Tanto
al comienzo como al final, se manifiesta lo simple con claridad absoluta.
Enfrascados en contener lo incontenible, luchamos con uñas y dientes para que
nadie toque aquello que en realidad no nos pertenece.
Criticamos
la actitud en otros sin reparar en nuestras propias manchas malhumoradas. En
ellas reside el infortunio del desconocimiento, en ellas, vislumbradas tras la
humilde inclinación, encontramos directas respuestas que eliminan nuestra
angustia. Nada en realidad nos pertenece de pieles para afuera.
Aferrar,
sujetar, mantener, temer perder el control de algo incontrolado desde el
principio es nuestro propio autoengaño fabricado.
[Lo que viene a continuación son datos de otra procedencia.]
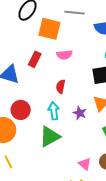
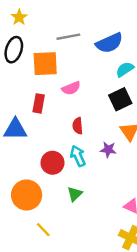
red circle: (21, 110) -> (52, 163), moved
green triangle: (50, 137) -> (75, 194), moved, size x0.6

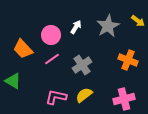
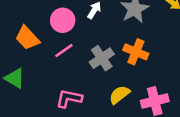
orange cross: (128, 60) -> (136, 52), moved
yellow semicircle: (84, 95) -> (119, 95), moved

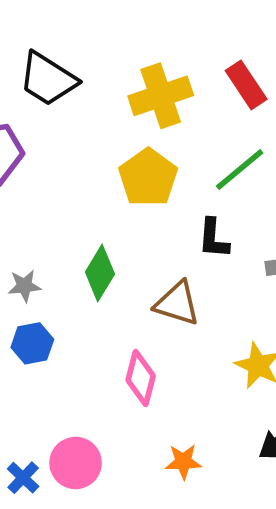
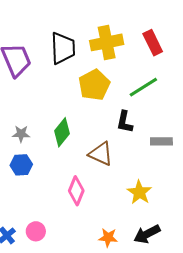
black trapezoid: (48, 79) -> (63, 48), moved, turned -132
orange star: (183, 462) -> (108, 238), moved
pink circle: (76, 463) -> (36, 231), size x0.7

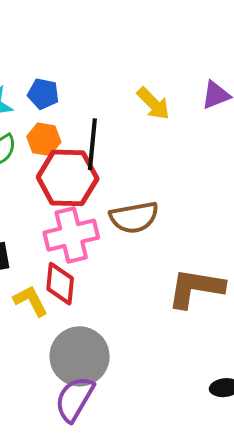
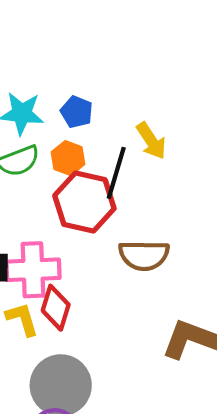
yellow arrow: (153, 104) -> (151, 141), moved
pink cross: (71, 235) -> (33, 270), moved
Un enorme pecado incongruente
en el que nos empeñamos en resbalar a diario para que no se nos olvide, al
golpear contra el suelo, que la tierra sigue manteniendo nuestro peso hasta el
final de este pequeño y efímero viaje.
Mantener
con certeza esta prudencia revelada y no mirar más lejos del ahora, nos enseña
que el futuro imaginado no pinta con los mismos tonos con los que dibujamos
nuestros sueños infantiles. La deshonra recae sobre el que actúa pretendiendo
algo más que nada. El impulso del alma dirige la acción en un espíritu que
cultiva la paciencia hasta el morir, último reducto del silencio que nos queda.
Solo
podemos mantener lo inamovible, aquello que ni el sudor ni el aliento perturban
cuando la calma de la tarde llega a la ventana. Sentarnos a mirar nos permite
ser conscientes y apenas más de eso. Esa no acción dirigida es el escenario que
mantiene en vilo al personaje que nació con nosotros, uno que no se conforma
con ser testigo del milagro y se empeña pesaroso en intentar reproducirlo.
Basta una gota de rocío para saber que no podremos nunca ni acercarnos. Es el
reflejo que esa pequeña gota nos regala en su quietud el que nos muestra lo
distorsionado que está nuestro sueño de no desear nada.